Wednesday 5 January 2011

Elf

January is an important month for elves.

On the 30th day the exam results from the School of Elven Magic are announced. No one has ever failed in 500 years.

Except today.

As the air rings green with thousands of tiny elvish hats being thrown up in celebration, one elf creeps away, hat pulled down over his eyes. He doesn’t want to explain that he hasn’t learnt anything at all and had mostly been asleep during his exams.

‘Not to worry!’ he thinks. ‘Everyone needs an Elf. Even an unqualified one. I shall go forth and sell my skills direct.’

So he makes his way to a school playground.

‘What are you?’ yell the children, delighted at the little green chap standing on their bench.

‘I am the Weather Elf! I make the weather!’

‘No you don’t,’ replies a girl. ‘The weather is made by air and water moving around high above there.’ She pointed to the sky. ‘They make the wind and rain and clouds.’

‘Oh,’ says the Elf. ‘Then I am the Flower Elf! I paint the flowers bright colours for all to see!’

‘No you don’t,’ says a boy. ‘Flowers have colour chemicals in them to attract birds and insects.’

These children know more than he thought. ‘Then I am the Rainbow Elf!’

‘That’s water in the air, again,’ says the girl, looking a bit bored.

‘Hmm,’ says the Elf. ‘I am the Honey Elf?’

‘That’s bees.’

The Popcorn Elf?’

‘Made in a pan.’

It seems like people don’t need unqualified elves after all. The Elf waves the puzzled children goodbye and wanders about a bit until evening sets in. As he passes a garden gate he notices a gnome, fishing at a pond. The company of a gnome is better than no company at all, he thinks, and walks under the garden gate to sit next to the gnome, who doesn’t look at him but carries on fishing.

‘Caught anything?’

No reply.

‘I like your toadstool.’

No reply.

‘What a miserable chap,’ thinks the Elf. ‘I shan’t bother with him any more.’ And he lies down under the toadstool and pulls a leaf over him against the cold.

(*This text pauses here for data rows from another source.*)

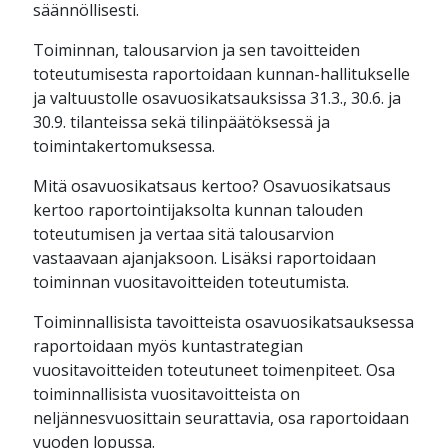
säännöllisesti.
Toiminnan, talousarvion ja sen tavoitteiden
toteutumisesta raportoidaan kunnan-hallitukselle
ja valtuustolle osavuosikatsauksissa 31.3., 30.6. ja
30.9. tilanteissa sekä tilinpäätöksessä ja
toimintakertomuksessa.
Mitä osavuosikatsaus kertoo? Osavuosikatsaus
kertoo raportointijaksolta kunnan talouden
toteutumisen ja vertaa sitä talousarvion
vastaavaan ajanjaksoon. Lisäksi raportoidaan
toiminnan vuositavoitteiden toteutumista.
Toiminnallisista tavoitteista osavuosikatsauksessa
raportoidaan myös kuntastrategian
vuositavoitteiden toteutuneet toimenpiteet. Osa
toiminnallisista vuositavoitteista on
neljännesvuosittain seurattavia, osa raportoidaan
vuoden lopussa.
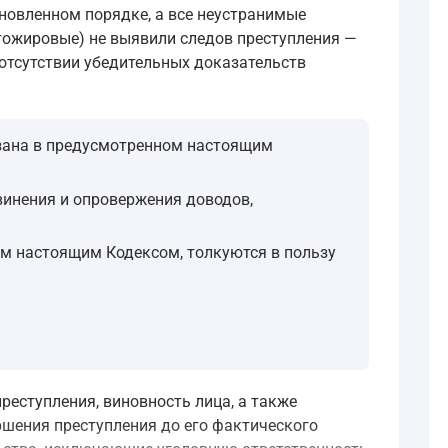
ановленном порядке, а все неустранимые
отожировые) не выявили следов преступления —
 отсутствии убедительных доказательств
азана в предусмотренном настоящим
инения и опровержения доводов,
ом настоящим Кодексом, толкуются в пользу
еступления, виновность лица, а также
ршения преступления до его фактического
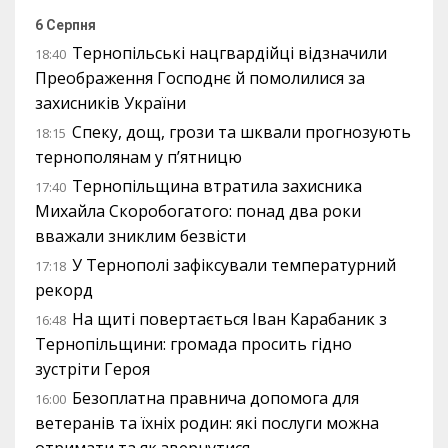
6 Серпня
Тернопільські нацгвардійці відзначили
18:40
Преображення Господнє й помолилися за
захисників України
Спеку, дощ, грози та шквали прогнозують
18:15
тернополянам у п’ятницю
Тернопільщина втратила захисника
17:40
Михайла Скоробогатого: понад два роки
вважали зниклим безвісти
У Тернополі зафіксували температурний
17:18
рекорд
На щиті повертається Іван Карабаник з
16:48
Тернопільщини: громада просить гідно
зустріти Героя
Безоплатна правнича допомога для
16:00
ветеранів та їхніх родин: які послуги можна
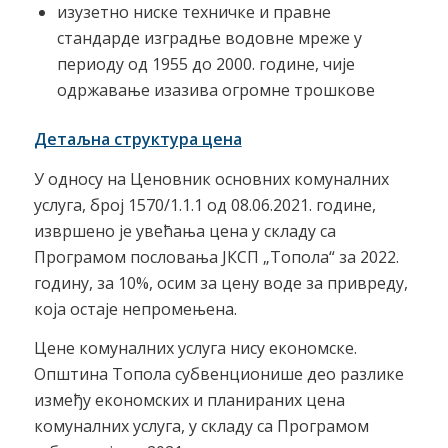
изузетно ниске техничке и правне
стандарде изградње водовне мреже у
периоду од 1955 до 2000. године, чије
одржавање изазива огромне трошкове
Детаљна структура цена
У односу на Ценовник основних комуналних
услуга, број 1570/1.1.1 од 08.06.2021. године,
извршено је увећања цена у складу са
Програмом пословања ЈКСП „Топола“ за 2022.
годину, за 10%, осим за цену воде за привреду,
која остаје непромењена.
Цене комуналних услуга нису економске.
Општина Топола субвенционише део разлике
између економских и планираних цена
комуналних услуга, у складу са Програмом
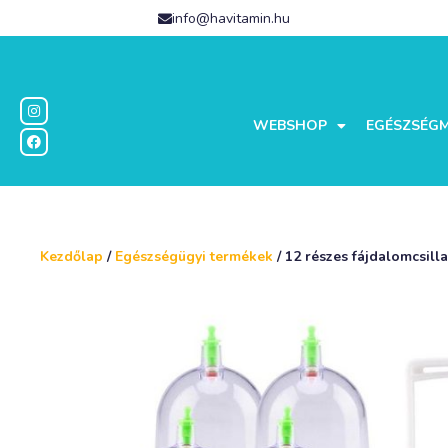
info@havitamin.hu
WEBSHOP
EGÉSZSÉG
Kezdőlap
/
Egészségügyi termékek
/ 12 részes fájdalomcsill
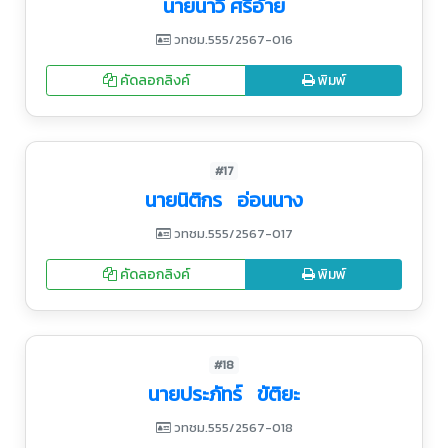
นายนาวี ศรีอ้าย
วทชม.555/2567-016
คัดลอกลิงค์
พิมพ์
#17
นายนิติกร อ่อนนาง
วทชม.555/2567-017
คัดลอกลิงค์
พิมพ์
#18
นายประภัทร์ ขัติยะ
วทชม.555/2567-018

The next morning, the frost has cracked the gnome right down the middle and his head has fallen off.

The Elf looks around him to make sure no one is looking, then kicks the pieces of broken gnome into the pond, saving the fishing rod. Climbing carefully onto the toadstool, he rearranges his hat at a jaunty angle and waits to see what happens next.

Out of the back door shoots a dog and three children. ‘Oh mum!’ they cry. ‘Thanks for the new gnome! The other one was rubbish. This one’s much smilier. And he’s got a better hat.’

‘I am the Garden Elf,’ thinks the Elf, satisfied.